The Reflexion paper (Shinn et al., NeurIPS 2023) uses a fixed retry cap — typically 3 to 5 — for each task in its benchmark. That convention slid into ralph.py as max_retries_per_rule: 3 and stayed there through four major architecture revisions.

For a while the cap felt reasonable. The first Reflexion runs were about validating that the loop worked at all: can the Reflector produce structured output? Does episodic memory propagate? Does plateau detection fire? 3 retries is plenty to exercise all of that.

Then a reframing question landed: is 10 failed attempts in a row Ralphie enough? Given enough room, could the logic actually figure some of these out?
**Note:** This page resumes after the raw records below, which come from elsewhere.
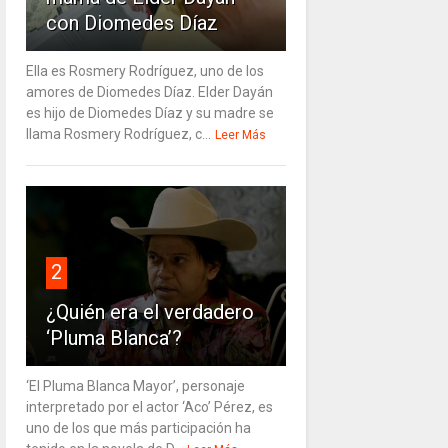
con Diomedes Díaz
Ella es Rosmery Rodríguez, uno de los
amores de Diomedes Díaz. Elder Dayán
es hijo de Diomedes Díaz y su madre se
llama Rosmery Rodríguez, c...
Leer Más
2
¿Quién era el verdadero
‘Pluma Blanca’?
‘El Pluma Blanca Mayor’, personaje
interpretado por el actor ‘Aco’ Pérez, es
uno de los que más participación ha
What the previous run's reflections actually said

I went back and looked at the AIDE-rule failures from run-20260410-203508.jsonl. The reflections told a clear story:

  • Attempt 1 on aide_check_audit_tools:

    "Pattern: Incomplete remediation of AIDE configuration. Root cause: The Worker updated the configuration file and the database, but likely failed to ensure the AIDE database was initialized/updated in a way that the scanning tool recognizes as current."

  • Attempt 2:

    "Pattern: Superficial configuration updates that fail to trigger a Pass in the SCAP scanner. Root cause: The Architect is modifying /etc/aide.conf but neglecting the operational requirement of AIDE: the configuration changes are not active until the AIDE database is initialized or updated."

  • Attempt 3:

    "Pattern: Attempting to remediate a specific configuration rule while ignoring critical underlying system failures (broken /etc/aide.conf preventing aide --init). Root cause: The Worker treated the STIG rule as a standalone text-editing task rather than a functional system requirement."

Then the loop gave up.

Look at the arc: reflection #1 says "something about db init probably", #2 says "you're ignoring db activation", #3 says "the config is broken AND the db isn't being initialized". Each reflection is sharper than the last. The Reflector is converging on the real fix ("you need to run aide --init AND your config has to actually be valid before that works").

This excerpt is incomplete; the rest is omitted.